TASK STATEMENT ::
In the records below, find each line with "unit" and copy it.

[Document layout detection data]
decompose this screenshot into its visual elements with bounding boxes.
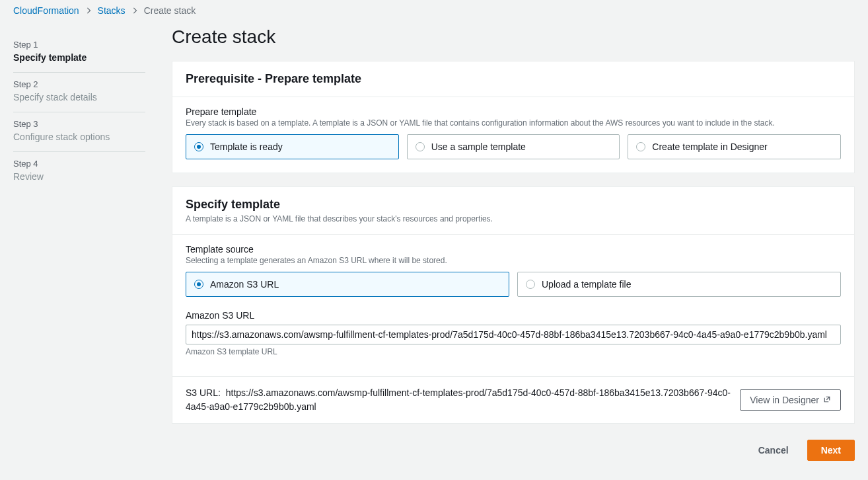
view-in-designer-button[interactable]: View in Designer — [740, 389, 841, 411]
s3-url-label: Amazon S3 URL — [186, 310, 841, 321]
option-label: Upload a template file — [542, 279, 631, 290]
step-specify-details: Step 2 Specify stack details — [13, 73, 145, 112]
radio-icon — [194, 142, 203, 151]
cancel-button[interactable]: Cancel — [748, 440, 799, 461]
s3-url-help: Amazon S3 template URL — [186, 347, 841, 356]
step-number: Step 4 — [13, 159, 145, 169]
page-title: Create stack — [172, 26, 855, 48]
panel-title: Prerequisite - Prepare template — [186, 72, 841, 86]
step-number: Step 3 — [13, 119, 145, 129]
field-help: Selecting a template generates an Amazon… — [186, 256, 841, 265]
panel-title: Specify template — [186, 198, 841, 212]
step-number: Step 1 — [13, 40, 145, 50]
chevron-right-icon — [132, 5, 137, 16]
option-amazon-s3-url[interactable]: Amazon S3 URL — [186, 272, 509, 297]
step-review: Step 4 Review — [13, 152, 145, 191]
step-title: Specify stack details — [13, 92, 145, 102]
field-help: Every stack is based on a template. A te… — [186, 118, 841, 128]
field-label: Prepare template — [186, 106, 841, 117]
prerequisite-panel: Prerequisite - Prepare template Prepare … — [172, 61, 855, 173]
option-label: Amazon S3 URL — [210, 279, 279, 290]
option-label: Template is ready — [210, 141, 283, 152]
breadcrumb: CloudFormation Stacks Create stack — [0, 0, 868, 21]
wizard-steps: Step 1 Specify template Step 2 Specify s… — [13, 21, 145, 461]
step-configure-options: Step 3 Configure stack options — [13, 112, 145, 152]
option-label: Use a sample template — [431, 141, 526, 152]
specify-template-panel: Specify template A template is a JSON or… — [172, 186, 855, 424]
s3-url-input[interactable] — [186, 325, 841, 344]
s3-url-value: https://s3.amazonaws.com/awsmp-fulfillme… — [186, 387, 731, 412]
breadcrumb-parent[interactable]: Stacks — [98, 5, 126, 16]
breadcrumb-current: Create stack — [144, 5, 196, 16]
external-link-icon — [823, 394, 831, 406]
option-create-designer[interactable]: Create template in Designer — [628, 134, 841, 159]
option-use-sample[interactable]: Use a sample template — [407, 134, 620, 159]
radio-icon — [636, 142, 645, 151]
step-title: Specify template — [13, 52, 145, 63]
step-title: Configure stack options — [13, 132, 145, 142]
panel-subtitle: A template is a JSON or YAML file that d… — [186, 214, 841, 223]
step-number: Step 2 — [13, 79, 145, 89]
option-label: Create template in Designer — [652, 141, 767, 152]
button-label: View in Designer — [750, 394, 819, 406]
radio-icon — [416, 142, 425, 151]
s3-url-display: S3 URL: https://s3.amazonaws.com/awsmp-f… — [186, 386, 732, 414]
radio-icon — [526, 280, 535, 289]
radio-icon — [194, 280, 203, 289]
option-template-ready[interactable]: Template is ready — [186, 134, 399, 159]
breadcrumb-root[interactable]: CloudFormation — [13, 5, 79, 16]
form-actions: Cancel Next — [172, 437, 855, 461]
step-specify-template[interactable]: Step 1 Specify template — [13, 33, 145, 73]
step-title: Review — [13, 171, 145, 182]
option-upload-file[interactable]: Upload a template file — [517, 272, 841, 297]
next-button[interactable]: Next — [807, 440, 855, 461]
s3-url-prefix: S3 URL: — [186, 387, 221, 398]
chevron-right-icon — [86, 5, 91, 16]
field-label: Template source — [186, 244, 841, 255]
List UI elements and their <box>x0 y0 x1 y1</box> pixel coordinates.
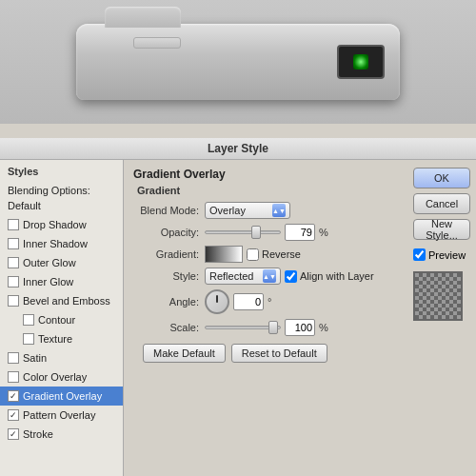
style-label-inner-glow: Inner Glow <box>23 274 73 289</box>
styles-panel: Styles Blending Options: Default Drop Sh… <box>0 160 124 476</box>
checkbox-gradient-overlay[interactable] <box>8 390 19 402</box>
camera-top <box>105 7 181 28</box>
opacity-row: Opacity: % <box>133 224 398 241</box>
preview-row: Preview <box>413 248 470 261</box>
align-with-layer-checkbox[interactable] <box>285 270 297 283</box>
style-label-outer-glow: Outer Glow <box>23 255 76 270</box>
style-label-stroke: Stroke <box>23 426 53 442</box>
styles-panel-title: Styles <box>0 164 123 181</box>
style-item-texture[interactable]: Texture <box>0 329 123 348</box>
reset-to-default-button[interactable]: Reset to Default <box>231 344 327 363</box>
checkbox-drop-shadow[interactable] <box>8 219 19 230</box>
scale-slider-thumb[interactable] <box>268 321 278 334</box>
blend-mode-value: Overlay <box>209 205 272 216</box>
gradient-controls: Reverse <box>205 246 301 263</box>
checkbox-pattern-overlay[interactable] <box>8 409 19 421</box>
style-item-color-overlay[interactable]: Color Overlay <box>0 367 123 387</box>
style-value: Reflected <box>209 270 263 282</box>
blend-mode-row: Blend Mode: Overlay ▲▼ <box>133 202 398 219</box>
section-title: Gradient Overlay <box>133 168 398 181</box>
style-label-gradient-overlay: Gradient Overlay <box>23 388 102 404</box>
preview-pattern <box>415 273 461 319</box>
section-subtitle: Gradient <box>133 185 398 196</box>
scale-slider-container[interactable] <box>205 321 281 334</box>
style-label-color-overlay: Color Overlay <box>23 369 87 385</box>
style-item-gradient-overlay[interactable]: Gradient Overlay <box>0 387 123 406</box>
gradient-swatch[interactable] <box>205 246 243 263</box>
checkbox-stroke[interactable] <box>8 428 19 440</box>
opacity-label: Opacity: <box>133 227 205 238</box>
checkbox-satin[interactable] <box>8 352 19 364</box>
opacity-controls: % <box>205 224 328 241</box>
reverse-checkbox[interactable] <box>247 248 259 261</box>
preview-checkbox[interactable] <box>413 248 426 261</box>
style-item-satin[interactable]: Satin <box>0 348 123 367</box>
gradient-row: Gradient: Reverse <box>133 246 398 263</box>
angle-controls: ° <box>205 289 271 314</box>
angle-row: Angle: ° <box>133 289 398 314</box>
blend-mode-controls: Overlay ▲▼ <box>205 202 290 219</box>
style-item-stroke[interactable]: Stroke <box>0 425 123 444</box>
reverse-checkbox-label[interactable]: Reverse <box>247 248 301 261</box>
style-label-contour: Contour <box>38 312 75 327</box>
action-buttons-row: Make Default Reset to Default <box>133 344 398 363</box>
checkbox-inner-shadow[interactable] <box>8 238 19 249</box>
style-item-pattern-overlay[interactable]: Pattern Overlay <box>0 406 123 425</box>
camera-body <box>76 24 400 100</box>
scale-slider-track <box>205 326 281 329</box>
checkbox-outer-glow[interactable] <box>8 257 19 268</box>
align-with-layer-text: Align with Layer <box>300 270 374 282</box>
scale-input[interactable] <box>285 319 315 336</box>
new-style-button[interactable]: New Style... <box>413 219 470 240</box>
checkbox-inner-glow[interactable] <box>8 276 19 288</box>
ok-button[interactable]: OK <box>413 168 470 188</box>
style-label-inner-shadow: Inner Shadow <box>23 236 88 251</box>
checkbox-contour[interactable] <box>23 314 34 326</box>
style-item-inner-glow[interactable]: Inner Glow <box>0 272 123 291</box>
style-label-satin: Satin <box>23 350 47 366</box>
dialog-title: Layer Style <box>208 142 268 155</box>
blend-mode-dropdown-arrow: ▲▼ <box>272 204 286 217</box>
style-item-contour[interactable]: Contour <box>0 310 123 329</box>
angle-label: Angle: <box>133 296 205 307</box>
style-item-drop-shadow[interactable]: Drop Shadow <box>0 215 123 234</box>
style-item-inner-shadow[interactable]: Inner Shadow <box>0 234 123 253</box>
style-item-blending-options[interactable]: Blending Options: Default <box>0 181 123 215</box>
scale-controls: % <box>205 319 328 336</box>
style-item-bevel-emboss[interactable]: Bevel and Emboss <box>0 291 123 310</box>
blend-mode-dropdown[interactable]: Overlay ▲▼ <box>205 202 290 219</box>
gradient-label: Gradient: <box>133 248 205 260</box>
style-label-texture: Texture <box>38 331 72 347</box>
layer-style-dialog: Layer Style Styles Blending Options: Def… <box>0 138 476 476</box>
opacity-input[interactable] <box>285 224 315 241</box>
angle-input[interactable] <box>233 293 264 310</box>
opacity-slider-container[interactable] <box>205 226 281 239</box>
angle-unit: ° <box>268 296 271 307</box>
style-label-blending: Blending Options: Default <box>8 183 115 213</box>
scale-row: Scale: % <box>133 319 398 336</box>
opacity-slider-track <box>205 230 281 234</box>
style-label-bevel-emboss: Bevel and Emboss <box>23 293 110 308</box>
opacity-slider-thumb[interactable] <box>251 226 261 239</box>
cancel-button[interactable]: Cancel <box>413 193 470 214</box>
align-with-layer-label[interactable]: Align with Layer <box>285 270 374 283</box>
opacity-unit: % <box>319 227 328 238</box>
angle-dial[interactable] <box>205 289 229 314</box>
style-item-outer-glow[interactable]: Outer Glow <box>0 253 123 272</box>
scale-unit: % <box>319 322 328 333</box>
viewfinder-lens <box>353 54 368 69</box>
style-label: Style: <box>133 270 205 282</box>
camera-image-area <box>0 0 476 124</box>
main-panel: Gradient Overlay Gradient Blend Mode: Ov… <box>124 160 407 476</box>
make-default-button[interactable]: Make Default <box>143 344 226 363</box>
style-dropdown-arrow: ▲▼ <box>263 269 276 283</box>
style-label-pattern-overlay: Pattern Overlay <box>23 407 95 423</box>
style-dropdown[interactable]: Reflected ▲▼ <box>205 268 281 285</box>
dialog-title-bar: Layer Style <box>0 138 476 160</box>
blend-mode-label: Blend Mode: <box>133 205 205 216</box>
checkbox-bevel-emboss[interactable] <box>8 295 19 307</box>
checkbox-color-overlay[interactable] <box>8 371 19 383</box>
style-controls: Reflected ▲▼ Align with Layer <box>205 268 374 285</box>
right-buttons-panel: OK Cancel New Style... Preview <box>407 160 476 476</box>
checkbox-texture[interactable] <box>23 333 34 345</box>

RESULT OF THE TASK ::
angle-unit: ° <box>268 296 271 307</box>
opacity-unit: % <box>319 227 328 238</box>
scale-unit: % <box>319 322 328 333</box>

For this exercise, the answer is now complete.